[[ INFORMATION PROVIDED open ]]

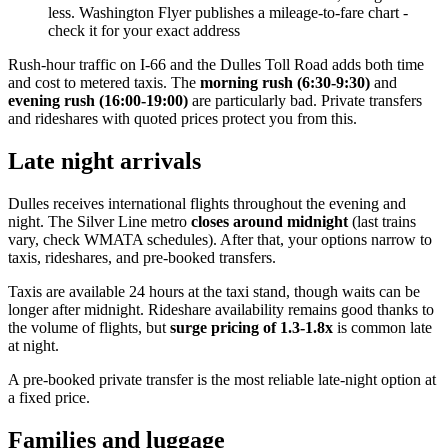
less. Washington Flyer publishes a mileage-to-fare chart -
check it for your exact address
Rush-hour traffic on I-66 and the Dulles Toll Road adds both time
and cost to metered taxis. The
morning rush (6:30-9:30)
and
evening rush (16:00-19:00)
are particularly bad. Private transfers
and rideshares with quoted prices protect you from this.
Late night arrivals
Dulles receives international flights throughout the evening and
night. The Silver Line metro
closes around midnight
(last trains
vary, check WMATA schedules). After that, your options narrow to
taxis, rideshares, and pre-booked transfers.
Taxis are available 24 hours at the taxi stand, though waits can be
longer after midnight. Rideshare availability remains good thanks to
the volume of flights, but
surge pricing of 1.3-1.8x
is common late
at night.
A pre-booked private transfer is the most reliable late-night option at
a fixed price.
Families and luggage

[[ INFORMATION PROVIDED closed ]]

PROMPT
Referring to the material above, set down exactly the lines between the line with "Rush-hour traffic on" and the line with "night. The Silver Line metro", inclusive, and no other lines.

EXERCISE ANSWER
Rush-hour traffic on I-66 and the Dulles Toll Road adds both time
and cost to metered taxis. The
morning rush (6:30-9:30)
and
evening rush (16:00-19:00)
are particularly bad. Private transfers
and rideshares with quoted prices protect you from this.
Late night arrivals
Dulles receives international flights throughout the evening and
night. The Silver Line metro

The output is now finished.